Dataset entries
□ □ □ □
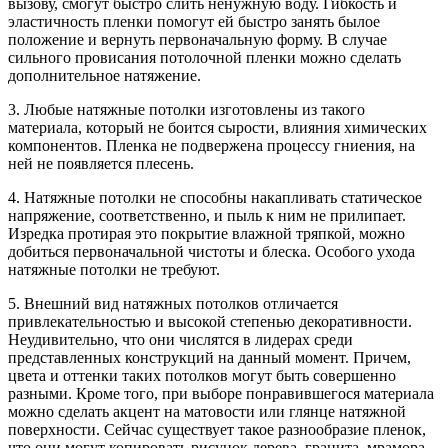
вызову, смогут быстро слить ненужную воду. Гибкость и
эластичность пленки помогут ей быстро занять былое
положение и вернуть первоначальную форму. В случае
сильного провисания потолочной пленки можно сделать
дополнительное натяжение.
3. Любые натяжные потолки изготовлены из такого
материала, который не боится сырости, влияния химических
компонентов. Пленка не подвержена процессу гниения, на
ней не появляется плесень.
4. Натяжные потолки не способны накапливать статическое
напряжение, соответственно, и пыль к ним не прилипает.
Изредка протирая это покрытие влажной тряпкой, можно
добиться первоначальной чистоты и блеска. Особого ухода
натяжные потолки не требуют.
5. Внешний вид натяжных потолков отличается
привлекательностью и высокой степенью декоративности.
Неудивительно, что они числятся в лидерах среди
представленных конструкций на данный момент. Причем,
цвета и оттенки таких потолков могут быть совершенно
разными. Кроме того, при выборе понравившегося материала
можно сделать акцент на матовости или глянце натяжной
поверхности. Сейчас существует такое разнообразие пленок,
что они могут копировать рисунок дерева, гранита, мрамора,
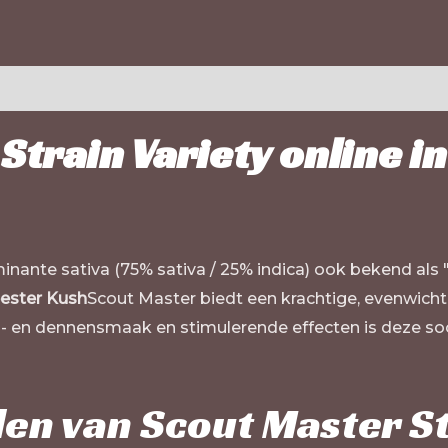
train Variety online in
nante sativa (75% sativa / 25% indica) ook bekend als "
ester Kush
Scout Master biedt een krachtige, evenwichti
n- en dennensmaak en stimulerende effecten is deze s
len van Scout Master S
□ □ □ □
#### ASSIGNMENT
Please copy out the entries above exactly as they appear, but skip their images.

#### SOLUTION FOR THIS EXERCISE
вызову, смогут быстро слить ненужную воду. Гибкость и
эластичность пленки помогут ей быстро занять былое
положение и вернуть первоначальную форму. В случае
сильного провисания потолочной пленки можно сделать
дополнительное натяжение.
3. Любые натяжные потолки изготовлены из такого
материала, который не боится сырости, влияния химических
компонентов. Пленка не подвержена процессу гниения, на
ней не появляется плесень.
4. Натяжные потолки не способны накапливать статическое
напряжение, соответственно, и пыль к ним не прилипает.
Изредка протирая это покрытие влажной тряпкой, можно
добиться первоначальной чистоты и блеска. Особого ухода
натяжные потолки не требуют.
5. Внешний вид натяжных потолков отличается
привлекательностью и высокой степенью декоративности.
Неудивительно, что они числятся в лидерах среди
представленных конструкций на данный момент. Причем,
цвета и оттенки таких потолков могут быть совершенно
разными. Кроме того, при выборе понравившегося материала
можно сделать акцент на матовости или глянце натяжной
поверхности. Сейчас существует такое разнообразие пленок,
что они могут копировать рисунок дерева, гранита, мрамора,
train Variety online in
nante sativa (75% sativa / 25% indica) ook bekend als "
ester Kush
Scout Master biedt een krachtige, evenwichti
n- en dennensmaak en stimulerende effecten is deze s
len van Scout Master S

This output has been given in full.